Now with the plastic cover out of the way, we see one large PCB. Unlike many older GM clusters, this is a rigid green fiberglass PCB, not one of those flexible plastic ones that liked to deform and cause fun things like the Check Engine light coming on when you hit the right turn signal or the backlight for one of the gauges only working on particularly warm days or other such insanity. There are 4 large black things visible, these are the motors that move the analog needles but that's about it. Still no sign of those light bulbs, so I guess we'll have to delve a bit deeper. Can we just pull the PCB out? Unfortunately, no. Trying that, we can see that it's trying to pull the gauge needles out through the dial faces - probably not a good idea.

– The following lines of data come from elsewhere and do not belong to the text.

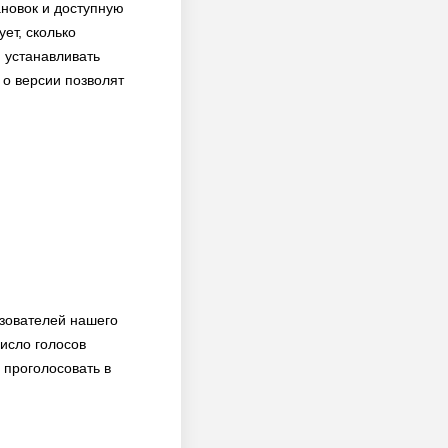
ановок и доступную
ет, сколько
и устанавливать
 о версии позволят
ьзователей нашего
исло голосов
 проголосовать в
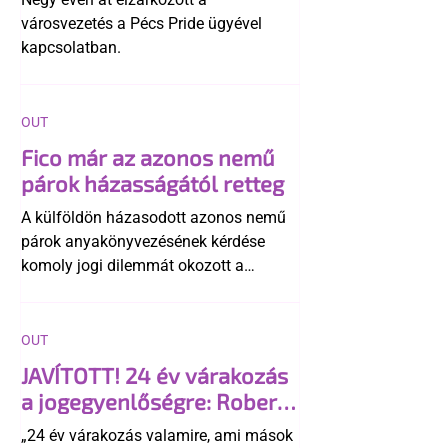
városvezetés a Pécs Pride ügyével
kapcsolatban.
OUT
Fico már az azonos nemű
párok házasságától retteg
A külföldön házasodott azonos nemű
párok anyakönyvezésének kérdése
komoly jogi dilemmát okozott a
szlovák belügynek, miközben Robert
Fico szerint az alkotmány
egyértelműen tiltja a házasságuk
OUT
elismerését. Közben az ellenzéken belül
JAVÍTOTT! 24 év várakozás
is vita robbant ki arról, hogy vissza
a jogegyenlőségre: Robert
kellene-e vonni a kormány konzervatív
Biedroń megindító üzenete
alkotmánymódosítását
„24 év várakozás valamire, ami mások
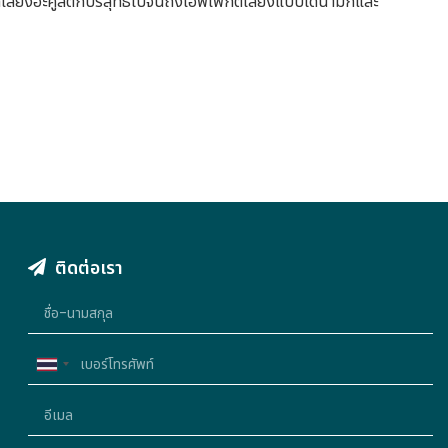
กเสียงอะคูสติกบริสุทธิ์ไปจนถึงเอฟเฟกต์เสียงแบบไดนามิกและ
ติดต่อเรา
Thailand
+66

To progress further, we need to remove the white piece of plastic that the PCB is stuck to from the black housing. This is held in by several clips molded into the plastic housing. We can work our way around, carefully bending back the black plastic clips and pulling the white plastic out.














And now we have a large empty plastic bezel. This is pretty unexciting, except to note that the trim rings around the fuel and temperature gauges are molded into the plastic housing itself. I didn't go further disassembling this, there are more snap clips and some tape, but separating the two black plastic pieces should allow the clear lens to be removed for cleaning/replacement.

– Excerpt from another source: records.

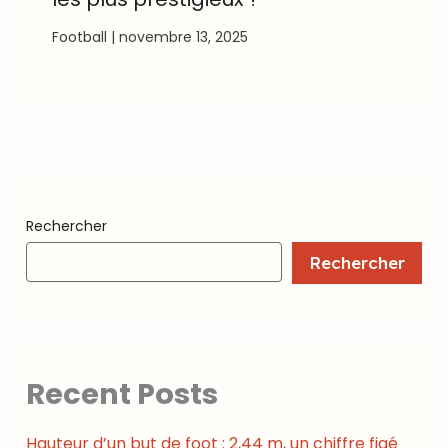
Football
|
novembre 13, 2025
Rechercher
Rechercher
Recent Posts
Hauteur d’un but de foot : 2,44 m, un chiffre figé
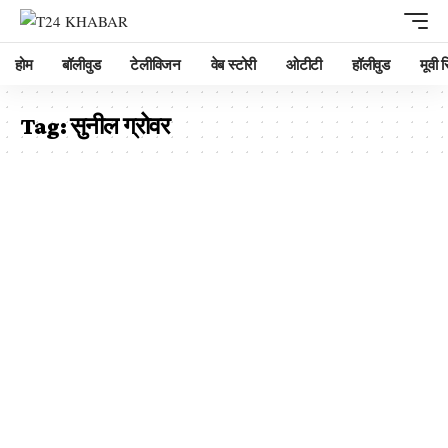
होम
बॉलीवुड
टेलीविजन
वेब स्टोरी
ओटीटी
हॉलीवुड
मूवी रि
Tag:
सुनील ग्रोवर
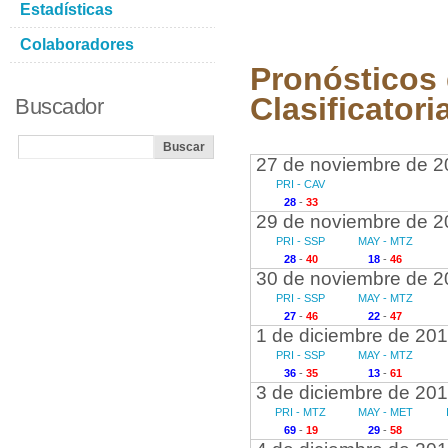
Estadísticas
Colaboradores
Pronósticos 
Clasificatori
Buscador
27 de noviembre de 2
PRI - CAV
28
-
33
29 de noviembre de 2
PRI - SSP
MAY - MTZ
28
-
40
18
-
46
30 de noviembre de 2
PRI - SSP
MAY - MTZ
27
-
46
22
-
47
1 de diciembre de 20
PRI - SSP
MAY - MTZ
36
-
35
13
-
61
3 de diciembre de 20
PRI - MTZ
MAY - MET
69
-
19
29
-
58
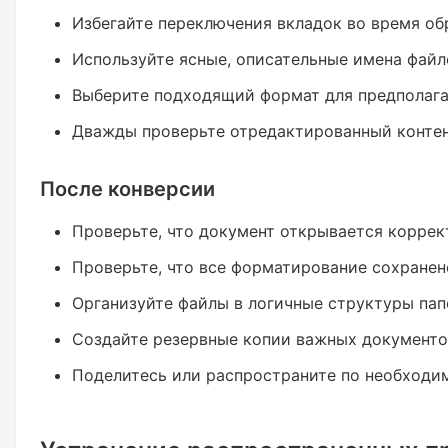
Избегайте переключения вкладок во время об
Используйте ясные, описательные имена файл
Выберите подходящий формат для предполага
Дважды проверьте отредактированный контен
После конверсии
Проверьте, что документ открывается коррек
Проверьте, что все форматирование сохранен
Организуйте файлы в логичные структуры пап
Создайте резервные копии важных документо
Поделитесь или распространите по необходи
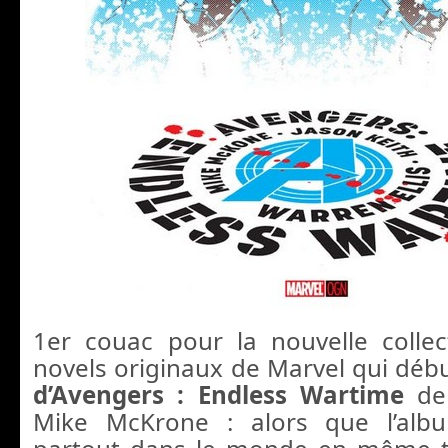
1er couac pour la nouvelle colle
novels originaux de Marvel qui débu
d’Avengers : Endless Wartime
de
Mike McKrone : alors que l’albu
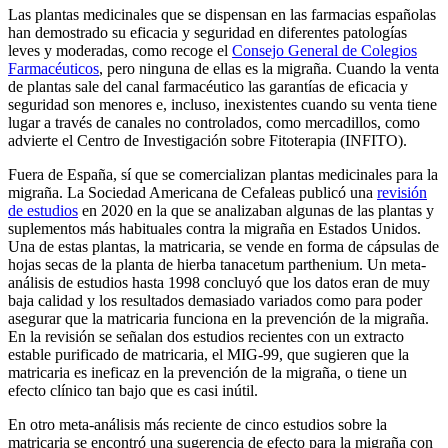
Las plantas medicinales que se dispensan en las farmacias españolas
han demostrado su eficacia y seguridad en diferentes patologías
leves y moderadas, como recoge el
Consejo General de Colegios
Farmacéuticos
, pero ninguna de ellas es la migraña. Cuando la venta
de plantas sale del canal farmacéutico las garantías de eficacia y
seguridad son menores e, incluso, inexistentes cuando su venta tiene
lugar a través de canales no controlados, como mercadillos, como
advierte el Centro de Investigación sobre Fitoterapia (INFITO).
Fuera de España, sí que se comercializan plantas medicinales para la
migraña. La Sociedad Americana de Cefaleas publicó una
revisión
de estudios
en 2020 en la que se analizaban algunas de las plantas y
suplementos más habituales contra la migraña en Estados Unidos.
Una de estas plantas, la matricaria, se vende en forma de cápsulas de
hojas secas de la planta de hierba tanacetum parthenium. Un meta-
análisis de estudios hasta 1998 concluyó que los datos eran de muy
baja calidad y los resultados demasiado variados como para poder
asegurar que la matricaria funciona en la prevención de la migraña.
En la revisión se señalan dos estudios recientes con un extracto
estable purificado de matricaria, el MIG-99, que sugieren que la
matricaria es ineficaz en la prevención de la migraña, o tiene un
efecto clínico tan bajo que es casi inútil.
En otro meta-análisis más reciente de cinco estudios sobre la
matricaria se encontró una sugerencia de efecto para la migraña con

Now for the first particularly interesting discovery: The gauge faces are actually all one big piece of transparent plastic with the legends painted on.








More to come soon - I'm still editing my photographs.


----------



## CW_ (Jan 31, 2013)

WARNING: Disassembly beyond this point could easily break something. This is a junkyard cluster that I picked up cheaply for a project, not the actual cluster out of the car I drive to work on a daily basis.

To get that plastic face off, or get a look at the front of that PCB we'll need to remove the gauge needles. I spent a while staring at the gauge motors and needles to see if there was some magical release thing and couldn't find anything. The gauge needles are on pretty tight, but will come off if you pull firmly. The needles themselves appear to be constructed of 3 pieces of plastic - a clear plastic 'stem' that goes onto the shaft of the gauge motor, the clear plastic needle with red paint, and the black plastic trim ring. These are all held together by melted down heat stakes on the black plastic trim. WARNING: I don't know how fragile the motors are - after removing and replacing the needles they still seemed to rotate, but I don't have a way to hook this up to a car and make sure it still works since rumor has it that clusters are VIN-locked and installing a non-matching one can leave you with a car that thinks you're trying to steal it and thus won't start.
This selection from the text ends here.